Bursite e a tendinite 
 
 São condições inflamatórias que comumente ocorrem no ombro. As bolsas são sacos 
cheios de líquidos que impedem o atrito entre as estruturas articulares durante a atividade 
articular. Quando inflamadas, elas se tornam dolorosas. De maneira similar, as bainhas 
tendinosas dos músculos ficam inflamadas com o estiramento repetitivo. A inflamação provoca 
a proliferação da membrana sinovial e a formação de pano, o que restringe a movimentação 
articular. 
 
TRATAMENTO 
Conservador inclui o repouso do membro, o gelo e o calor intermitentes na articulação, 
e as drogas antiinflamatórias não-esteroidais para controlar a inflamação e a dor. 
 
 
Doenças congênitas do aparelho locomotor 
Pé torto congênito 
O Pé Torto Congênito (PTC) é uma deformidade complexa que envolve ossos, músculos, 
tendões e vasos sangüíneos. O pé é geralmente pequeno e assume a posição em eqüino-varo-
supinado (calcanhar elevado, pé voltado para dentro e rodado para cima) (Figura 1). 
 
 
 
Causa 
A causa do PTC ainda não é bem conhecida. Algumas teorias procuram explicar o mecanismo 
pelo qual se desenvolve a deformidade. De acordo com a teoria esquelética, o defeito primário 
estaria na deformidade de alguns ossos do pé. A teoria muscular fundamenta-se em achados 
de estudos ao microscópio eletrônico, que demonstram alterações de fibras musculares no 
PTC. Conforme a teoria neurológica as alterações primárias estariam nos nervos periféricos. A 
teoria vascular baseia-se no fato de que anomalias arteriais em fetos e embriões podem 
determinar deformidades congênitas. Existe ainda a teoria da‘parada do desenvolvimento 
embrionário’ que defende a idéia de que o pé permaneceria em seu estado embrionário desde 
a 5a. semana de gestação. 
Estudos realizados em famílias de pacientes com PTC comprovam a importância da genética 
no aparecimento da deformidade, mas o exato mecanismo de herança ainda não foi 
determinado, talvez por existirem diferentes padrões de herança e causas. De qualquer forma 
a herança que mais tem sido considerada é a multifatorial, na qual há vários fatores envolvidos 
no desenvolvimento de uma deformidade congênita. Estes fatores são genéticos e ambientais. 

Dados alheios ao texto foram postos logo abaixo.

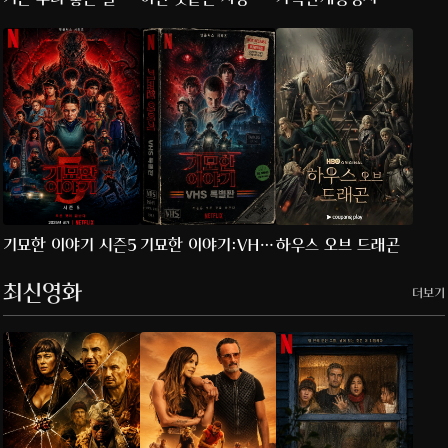
기묘한 이야기 시즌5
기묘한 이야기:VHS
하우스 오브 드래곤
특별판
최신영화
더보기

Partindo da suposição de um padrão de herança multifatorial e de estudos epidemiológicos, a 
recorrência da deformidade em um casal que tem um filho com PTC é, em média, de quatro 
por cento. 
Tratamento 
O tratamento deve ser iniciado logo após o nascimento com manipulação seriada e gesso (a 
cada semana, o pé da criança é suavemente estendido pelo ortopedista e a deformidade vai 
sendo corrigida gradativamente). Após cada manipulação é feita imobilização com gesso. A 
resposta a este tipo de procedimento é boa em muitas crianças. 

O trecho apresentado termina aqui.